Près d’une semaine après, le bilan provisoire est de 411 morts, des centaines de blessés et de disparus. Selon plusieurs sources, le nombre des morts annoncé est largement inférieur aux corps des disparus. Les dégâts humains sont d’autant importants que le drame s’est produit un jeudi, jour de marché dans la région, où il y a afflux de personnes, dont des marchands en provenance des territoires voisins.

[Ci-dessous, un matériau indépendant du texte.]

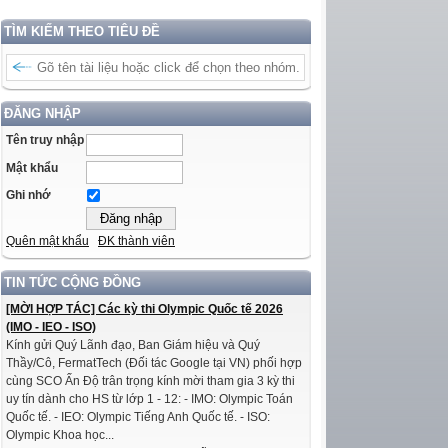
TÌM KIẾM THEO TIÊU ĐỀ
ĐĂNG NHẬP
Tên truy nhập
Mật khẩu
Ghi nhớ
Quên mật khẩu
ĐK thành viên
TIN TỨC CỘNG ĐỒNG
[MỜI HỢP TÁC] Các kỳ thi Olympic Quốc tế 2026
(IMO - IEO - ISO)
Kính gửi Quý Lãnh đạo, Ban Giám hiệu và Quý
Thầy/Cô, FermatTech (Đối tác Google tại VN) phối hợp
cùng SCO Ấn Độ trân trọng kính mời tham gia 3 kỳ thi
uy tín dành cho HS từ lớp 1 - 12: - IMO: Olympic Toán
Quốc tế. - IEO: Olympic Tiếng Anh Quốc tế. - ISO:
Olympic Khoa học...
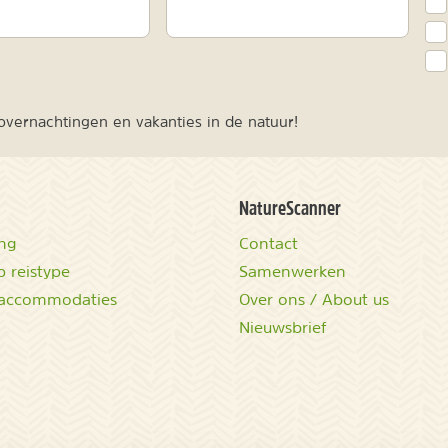
vernachtingen en vakanties in de natuur!
NatureScanner
ing
Contact
 reistype
Samenwerken
accommodaties
Over ons / About us
Nieuwsbrief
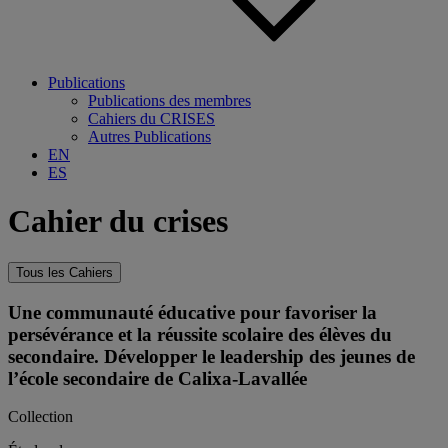
Publications
Publications des membres
Cahiers du CRISES
Autres Publications
EN
ES
Cahier du crises
Tous les Cahiers
Une communauté éducative pour favoriser la
persévérance et la réussite scolaire des élèves du
secondaire. Développer le leadership des jeunes de
l’école secondaire de Calixa-Lavallée
Collection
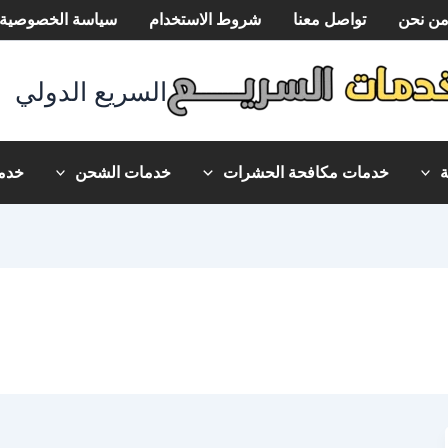
ن نحن
تواصل معنا
شروط الاستخدام
سياسة الخصوصية
السريع الدولي
خدمات مكافحة الحشرات
خدمات الشحن
خدما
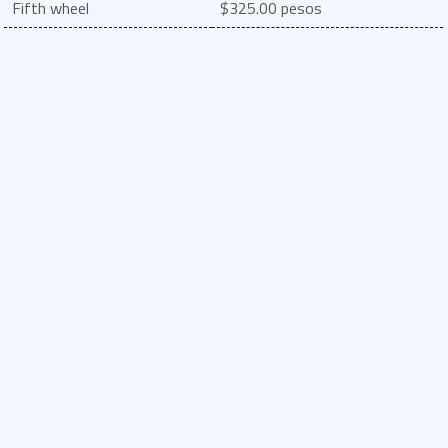
Fifth wheel
$325.00 pesos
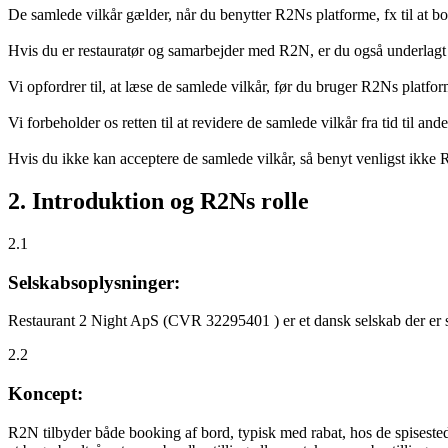
De samlede vilkår gælder, når du benytter R2Ns platforme, fx til at b
Hvis du er restauratør og samarbejder med R2N, er du også underlagt
Vi opfordrer til, at læse de samlede vilkår, før du bruger R2Ns platfo
Vi forbeholder os retten til at revidere de samlede vilkår fra tid til 
Hvis du ikke kan acceptere de samlede vilkår, så benyt venligst ikke
2. Introduktion og R2Ns rolle
2.1
Selskabsoplysninger:
Restaurant 2 Night ApS (CVR 32295401 ) er et dansk selskab der er sti
2.2
Koncept:
R2N tilbyder både booking af bord, typisk med rabat, hos de spisestede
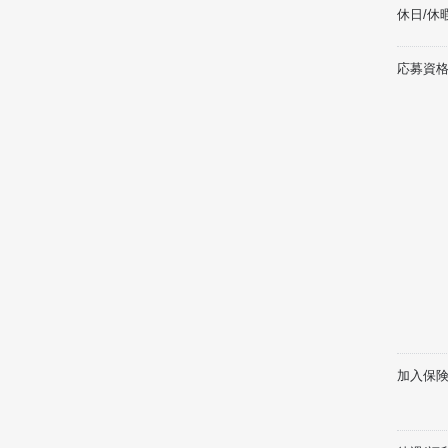
休日/休
応募資格
加入保険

Les dégâts matériels sont également importants. La route reliant Bushuru à Nyamukubi est coupée à plusieurs endroits, des sources d’eau potable ont été endommagées, des champs détruits et de nombreuses maisons rasées, forçant des nombreuses familles à passer la nuit à la belle étoile. Aujourd’hui, les équipes de la Croix rouge, de Médecin sans frontières et d’autres humanitaires sont occupées à récupérer les corps dans le lacs et corps ensevelis dans la boue.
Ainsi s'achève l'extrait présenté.